◆ **What to do**
In the records below, find the line with "tradicionales y no debidos a la" and the line with "segmentos narrativos: El conde, llamado a la". Print both exactly, along with every line between them, and no other line.
Start of Information supplied
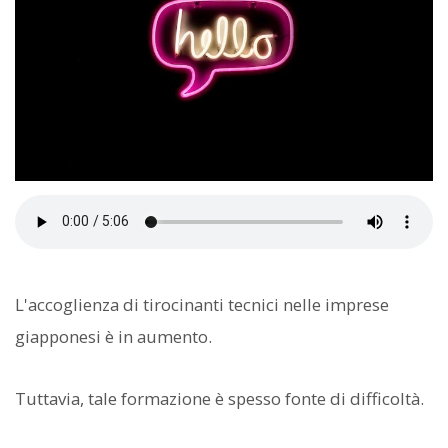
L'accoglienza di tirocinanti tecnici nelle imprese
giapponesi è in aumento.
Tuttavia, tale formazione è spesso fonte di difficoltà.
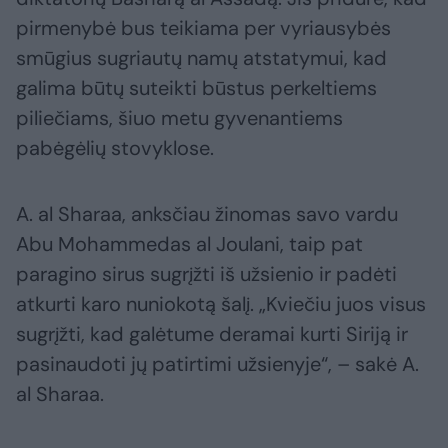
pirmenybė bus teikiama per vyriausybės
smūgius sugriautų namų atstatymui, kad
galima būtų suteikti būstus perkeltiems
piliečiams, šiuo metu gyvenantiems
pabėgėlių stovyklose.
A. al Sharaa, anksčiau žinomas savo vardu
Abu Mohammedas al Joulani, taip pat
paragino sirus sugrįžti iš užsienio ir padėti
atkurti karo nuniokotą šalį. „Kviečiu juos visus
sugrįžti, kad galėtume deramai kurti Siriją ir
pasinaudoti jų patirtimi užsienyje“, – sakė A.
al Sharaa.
End of Information supplied
Start of Information supplied
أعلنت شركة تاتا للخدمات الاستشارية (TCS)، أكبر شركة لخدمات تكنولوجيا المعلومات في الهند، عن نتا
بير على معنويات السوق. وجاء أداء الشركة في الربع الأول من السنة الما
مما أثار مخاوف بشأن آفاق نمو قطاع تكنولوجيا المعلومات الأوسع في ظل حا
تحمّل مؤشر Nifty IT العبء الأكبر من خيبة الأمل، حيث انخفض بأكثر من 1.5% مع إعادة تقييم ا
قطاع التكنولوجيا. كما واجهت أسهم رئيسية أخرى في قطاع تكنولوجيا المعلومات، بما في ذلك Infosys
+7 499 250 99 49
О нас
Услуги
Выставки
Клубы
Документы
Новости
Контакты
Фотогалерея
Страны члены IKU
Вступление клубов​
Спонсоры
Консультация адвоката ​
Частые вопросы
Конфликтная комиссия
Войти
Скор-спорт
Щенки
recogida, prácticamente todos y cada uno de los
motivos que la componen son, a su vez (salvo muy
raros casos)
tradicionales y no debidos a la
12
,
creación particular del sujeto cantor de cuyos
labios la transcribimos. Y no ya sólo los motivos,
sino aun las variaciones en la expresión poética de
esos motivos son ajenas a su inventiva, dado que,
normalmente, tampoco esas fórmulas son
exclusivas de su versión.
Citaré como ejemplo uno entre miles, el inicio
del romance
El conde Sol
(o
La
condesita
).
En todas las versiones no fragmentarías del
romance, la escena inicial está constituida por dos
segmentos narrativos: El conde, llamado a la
End of Information supplied
◆ **Final answer**
tradicionales y no debidos a la
12
,
creación particular del sujeto cantor de cuyos
labios la transcribimos. Y no ya sólo los motivos,
sino aun las variaciones en la expresión poética de
esos motivos son ajenas a su inventiva, dado que,
normalmente, tampoco esas fórmulas son
exclusivas de su versión.
Citaré como ejemplo uno entre miles, el inicio
del romance
El conde Sol
(o
La
condesita
).
En todas las versiones no fragmentarías del
romance, la escena inicial está constituida por dos
segmentos narrativos: El conde, llamado a la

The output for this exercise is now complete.